Image by Chris Devers via Flickr
Once again, a tasty red from Charles Shaw: I just opened the 2007 California Cabernet Sauvignon. Actually, it was a little rough when I first opened it, so I put the rubber air-suction cork back on it, and a few days later tried it again.And it was tasty: Lots of appropriate fruit, good body; altogether, a very drinkable $12 wine. That of course costs $1.99 at Trader Joe's.
The problem with reviewing Two-Buck Chuck wines is that you absolutely never know what you're going to find in any given bottle. Because Fred Franzia gets his grapes and his wine from all over the place -- including lots of wines on deep discount from distressed winemakers and grape growers -- but doesn't specify anything other than year and "California." This presumably is to protect those distressed winemakers who are fire-sale-ing a wine that might sell in good times for ten or twenty dollars.
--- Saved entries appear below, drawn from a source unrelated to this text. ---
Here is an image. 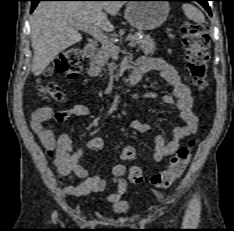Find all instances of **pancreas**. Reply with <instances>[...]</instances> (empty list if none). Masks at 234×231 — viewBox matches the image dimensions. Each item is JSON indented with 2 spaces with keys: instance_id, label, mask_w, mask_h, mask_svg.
<instances>
[{
  "instance_id": "pancreas-1",
  "label": "pancreas",
  "mask_w": 234,
  "mask_h": 231,
  "mask_svg": "<svg viewBox=\"0 0 234 231\" xmlns=\"http://www.w3.org/2000/svg\"><path fill=\"white\" fill-rule=\"evenodd\" d=\"M136 35L137 37H135V35H130V40L135 41L138 44V49H141L144 54L153 55L156 51L154 40L149 35H146L141 31L137 32ZM111 42L114 45V41L111 40ZM114 47L118 48L116 45H114ZM115 53L116 51L113 48H107L102 45L91 59L88 74L94 77L98 76L105 64H107L110 69H116V65L114 63H108L109 59L115 56Z\"/></svg>"
}]
</instances>
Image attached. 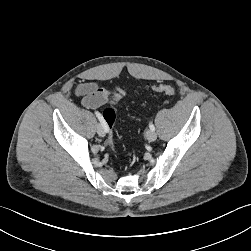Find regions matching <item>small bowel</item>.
Here are the masks:
<instances>
[{"instance_id": "c3829d8e", "label": "small bowel", "mask_w": 251, "mask_h": 251, "mask_svg": "<svg viewBox=\"0 0 251 251\" xmlns=\"http://www.w3.org/2000/svg\"><path fill=\"white\" fill-rule=\"evenodd\" d=\"M120 91V89H117V92ZM76 94L81 98L82 105L87 109H97L113 100V94L95 82H86L78 85Z\"/></svg>"}]
</instances>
So this week the $2 Charles Shaw Cab may be some bulk wine or grape producing a ho-hum box-wine of a bottle just about worth the two bucks. Next week, having burned through that plonk, Fred ships out a few hundred or thousand cases of a wine that would, in better times, sell for five or ten times that two dollars.
You don't know, so you have to do the Two-Buck-Chuck-Parking-Lot-Shuffle: Buy a bottle at Trader Joe's, go out to your car, take out the cork, taste it - and if you like it, go back inside and buy a case. For $25 the case.
Fine, but with the red wines in particular, you run into this problem: Some reds need to sit in the bottle for a while; or they need air before they taste right. The parking-lot taste test won't tell you that.
Instead, you buy some random bottles from time to time, and a few months (or years, in one case for me) later you open a bottle and it tastes better than it has any reason to taste, at that price. Or it's harsh upon opening, but softens with air.
Wow, you run over to your blog and write it up. What good does that do your reader? You bought it -- when? Last January? What are they supposed to do? Go over to Trader Joe's and buy it? The Cab that's on the pallets at Trader Joes today is most definitely *not* the Cab that you picked up last January! It could be good -- or ok -- or terrific. You can't know!
Because the wine in the bottle is, basically, random (except for the specific varietel), this is like walking down the aisle the picking up bottles at random. Fun, actually -- especially at these prices. But random. And maddening if you're trying to recommend things to people.
(The whites, by the way, don't react this way quite as much because their chemistry is different; they don't all need to age or get a lot of air. You can often tell pretty quickly whether that bottle of Chard is worth buying a case of.)
So the only good this blog posting will do you, the wine-enjoying reader, is this: If you happen to have some 2007 Charles Shaw Cab in your wine closet -- maybe you bought a case and are still working through it -- go ahead and open it up, give it some air, and enjoy -- it's ready!